The writer’s obsessing question is:
“What story am I going to tell?”
And, if you’re writing comedy, the immediate paralleling
concern:
“How am I going to make it funny?”
Now…
If the story you choose to tell is a generically funny one,
the second question has been automatically taken care of: You just (as skillfully as you are able to)…
Tell that (generically funny) story.
(Note: I am about,
before venturing further, to discuss situation comedy stories that are
generically funny, i.e., the kind I never favored and was incapable of
writing.
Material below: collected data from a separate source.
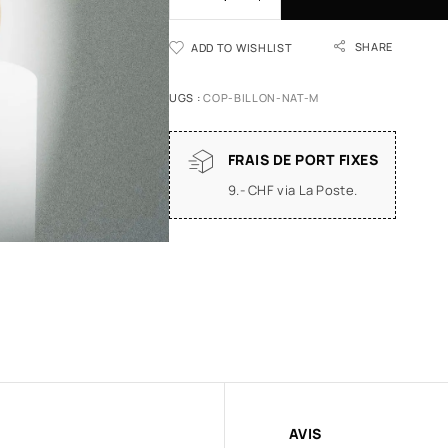
SHARE
ADD TO WISHLIST
UGS :
COP-BILLON-NAT-M
FRAIS DE PORT FIXES
9.- CHF via La Poste.
AVIS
Readers. Do you know how agonizing it is to discourse
upon matters you know virtually nothing about?
How uncomfortable and embarrassing it is, how torturously painful it
feels to dive in, knowing the results will lack the clarity and persuasiveness
of personal experience? I am juggling in
the dark here, people. A little
sympathy, tolerance and understanding, if you will. Thank you.)
Moving on from the bracketed plea for forgiveness…
“Mistaken Identity.” “The
Practical Joke.” “The Misinterpreted
Exchange.” To name but three such genres,
because I cannot think of any more, though I am confident there are others.
Comedy premises that have you laughing from the get-go,
mirthfully anticipating their hilarious resolutions. Are these generically funnily-premised
stories difficult to write? Everything is. But they enjoy the distinct advantage of
radiating “funny signals.” You know it’s
a comedy, and you are pre-programmed to laugh.
And have been from the
earliest days.
CAVE MAN
STORYTELLER: “So… Are you ready
for this?…Zog steps up to this big…behemoth
– you know how he walks with that
confident swagger… DEMONSTRATING ZOG’S SWAGGERING STRUT)… and he says,
(IMITATING HIS VOICE) ‘I am Zog! Zog fears nothing!’ (LEANING IN CONSPIRATIORIALLY) The Giant Whatsit takes one step towards him
(BARELY CONTROLLING HIS CHUCKLING DISDAIN)… Zog immediately drops his spear and
runs away screaming “Help me! Help
me!” Who knew that dopey Neanderthal could
move that fast!”
And of course, Zog is standing directly behind him.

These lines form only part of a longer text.